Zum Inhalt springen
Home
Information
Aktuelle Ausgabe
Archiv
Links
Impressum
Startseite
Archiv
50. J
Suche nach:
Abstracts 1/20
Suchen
==
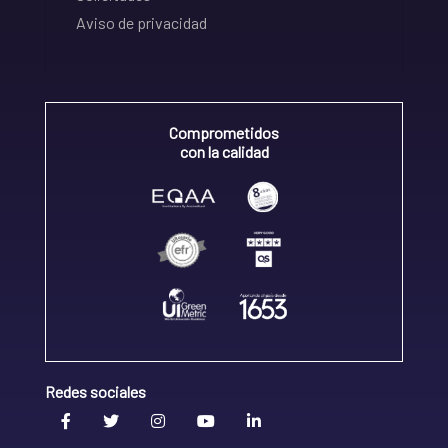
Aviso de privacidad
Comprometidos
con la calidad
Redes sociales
==
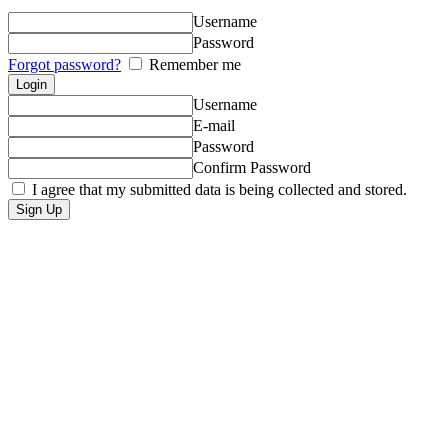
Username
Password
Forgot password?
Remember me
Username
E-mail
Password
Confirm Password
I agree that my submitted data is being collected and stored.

■ Instructions for the task
Transcribe, exactly and without additions, the lines of the records above, beginning with the line that contains "Remember me" and ending with the line that contains "I agree that", both included.

■ Response to this task
Remember me
Username
E-mail
Password
Confirm Password
I agree that my submitted data is being collected and stored.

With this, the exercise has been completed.